On top of that, since development teams don’t necessarily know what has already been built, they might end up building something that already exists. We uncovered our second challenge: duplication. By the time we had dozens of teams building data pipelines, we realized a lot of duplication was going on, and solutions that worked well for one group couldn’t scale across an entire organization.
This is how we arrived at Reusable AI Services (RAISE) and Reusable AI Native Experiences (RAIN). Software developers reuse components all the time. There’s no need to reinvent the wheel if there’s a method, class, or library that does part of what you’re trying to do. How could we apply reusability into our platform to solve for scale with AI?
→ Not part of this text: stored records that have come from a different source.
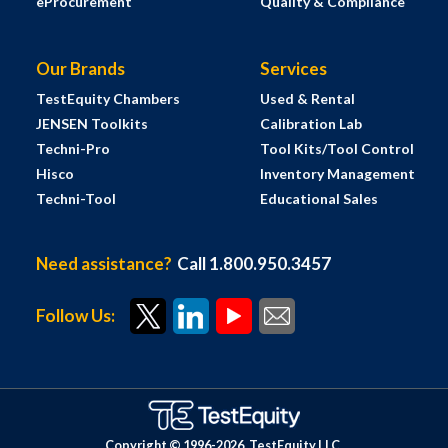
eProcurement
Quality & Compliance
Our Brands
Services
TestEquity Chambers
Used & Rental
JENSEN Toolkits
Calibration Lab
Techni-Pro
Tool Kits/Tool Control
Hisco
Inventory Management
Techni-Tool
Educational Sales
Need assistance?
Call 1.800.950.3457
Follow Us:
Copyright © 1996-
2026
TestEquity LLC.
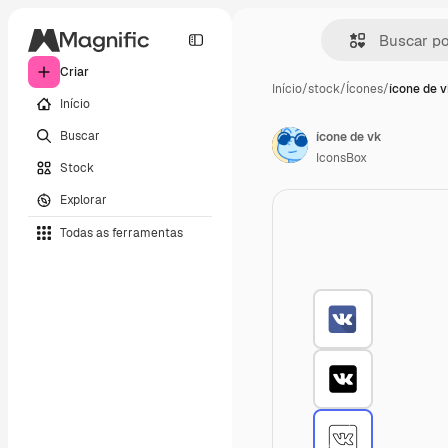
Criar
Início
/
stock
/
Ícones
/
ícone de 
Início
Buscar
ícone de vk
IconsBox
Stock
Explorar
Todas as ferramentas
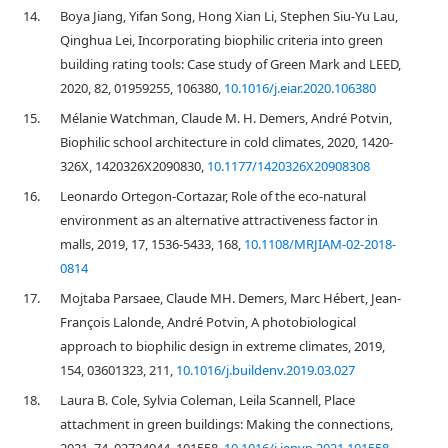
14.
Boya Jiang, Yifan Song, Hong Xian Li, Stephen Siu-Yu Lau,
Qinghua Lei, Incorporating biophilic criteria into green
building rating tools: Case study of Green Mark and LEED,
2020, 82, 01959255, 106380,
10.1016/j.eiar.2020.106380
15.
Mélanie Watchman, Claude M. H. Demers, André Potvin,
Biophilic school architecture in cold climates, 2020, 1420-
326X, 1420326X2090830,
10.1177/1420326X20908308
16.
Leonardo Ortegon-Cortazar, Role of the eco-natural
environment as an alternative attractiveness factor in
malls, 2019, 17, 1536-5433, 168,
10.1108/MRJIAM-02-2018-
0814
17.
Mojtaba Parsaee, Claude MH. Demers, Marc Hébert, Jean-
François Lalonde, André Potvin, A photobiological
approach to biophilic design in extreme climates, 2019,
154, 03601323, 211,
10.1016/j.buildenv.2019.03.027
18.
Laura B. Cole, Sylvia Coleman, Leila Scannell, Place
attachment in green buildings: Making the connections,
Eventually, we realized the level of AI adoption and scalability we wanted was only feasible with a platform approach. We set out to identify solutions with potential for a broader set of applications, and invited teams to collaborate as a working group to develop scalable solutions. Getting the right people in the same room enabled sharing and reuse to drive innovation without duplication. We started building cross-cutting capabilities to be used across a range of different use cases for any team focused on building innovative new AI-driven products and features.
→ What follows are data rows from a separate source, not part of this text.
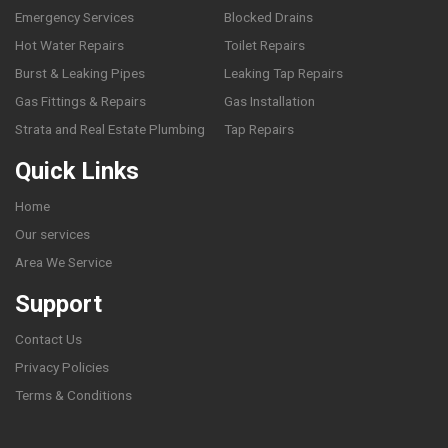
Emergency Services
Blocked Drains
Hot Water Repairs
Toilet Repairs
Burst & Leaking Pipes
Leaking Tap Repairs
Gas Fittings & Repairs
Gas Installation
Strata and Real Estate Plumbing
Tap Repairs
Quick Links
Home
Our services
Area We Service
Support
Contact Us
Privacy Policies
Terms & Conditions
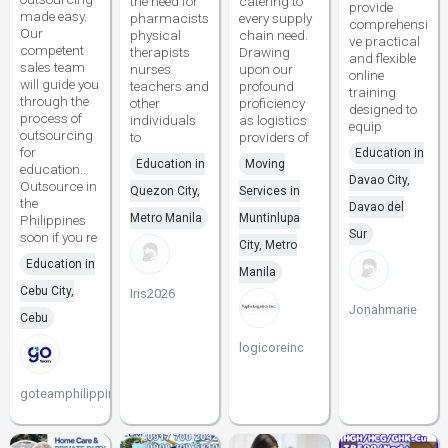
the need for
catering to
provide
made easy.
pharmacists
every supply
comprehensi
Our
physical
chain need.
ve practical
competent
therapists
Drawing
and flexible
sales team
nurses
upon our
online
will guide you
teachers and
profound
training
through the
other
proficiency
designed to
process of
individuals
as logistics
equip
outsourcing
to
providers of
for
Education in
Education in
Moving
education..
Davao City,
Outsource in
Quezon City,
Services in
the
Davao del
Metro Manila
Muntinlupa
Philippines
Sur
soon if you re
City, Metro
Education in
Manila
Cebu City,
Iris2026
Jonahmarie
Cebu
logicoreinc
goteamphilippines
A truly AI-driven platform: making it RAISE and RAIN
The objective was simple: create the foundational building blocks developers need to build AI into our products with speed and efficiency, while fostering cross-functional collaboration and simplifying approval processes. After addressing the roadblocks that were slowing us down—the different ways our teams spoke about their work, improving data quality, and streamlining processes—we were able to take our componentized AI services and turn them into RAISEs and RAINs that our developers could then integrate into Intuit’s end products, building smart and delightful customer experiences.
Our new platform, with AI at its core, provides developers with a marketplace of data, algorithms, and models. We standardized the metadata that developers and data scientists contributing to every model, algorithm, and service so that they are visible and understandable through our discovery service. We even use this metadata to describe the data itself through a data map, making it easy for developers to search the platform and see if what they need is already available. The platform also picks up updates and new releases and continuously prompts the development process to ensure AI-powered features provide the best possible customer experience. Today, AI-driven product features that used to take months can now be implemented in a matter of days or hours.
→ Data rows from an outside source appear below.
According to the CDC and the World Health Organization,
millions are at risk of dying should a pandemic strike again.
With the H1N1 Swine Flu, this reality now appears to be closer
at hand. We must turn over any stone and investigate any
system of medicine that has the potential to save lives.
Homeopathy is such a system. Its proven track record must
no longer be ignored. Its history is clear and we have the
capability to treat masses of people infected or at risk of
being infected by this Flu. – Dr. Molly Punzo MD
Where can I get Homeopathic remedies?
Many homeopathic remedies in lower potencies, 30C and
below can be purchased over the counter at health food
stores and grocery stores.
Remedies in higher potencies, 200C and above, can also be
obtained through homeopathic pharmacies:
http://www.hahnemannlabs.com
Our journey to democratized AI has not been a fast or simple one. It has required a complete change of mindset and approach. Has it been worth it? Absolutely. Aside from the compelling customer and business benefits, our data scientists have become better software engineers and, in turn, our engineers have developed a richer understanding of the limitations and possibilities of AI and how it can make an impact.
Fundamentally, we believe that democratizing AI across an organization empowers development teams to build products that deliver outstanding customer experiences. However, the journey to reach democratized AI is not a fast or simple one: it requires a complete change of mindset and approach for most organizations.
Was it worth it? Absolutely. Without our commitment to democratized AI, it would not have been possible for our development teams to deliver smart product experiences. It removes barriers to collaboration and ultimately leads to a virtuous cycle for developers and data scientists alike that’s driving innovation with speed at scale for our consumer and small business customers.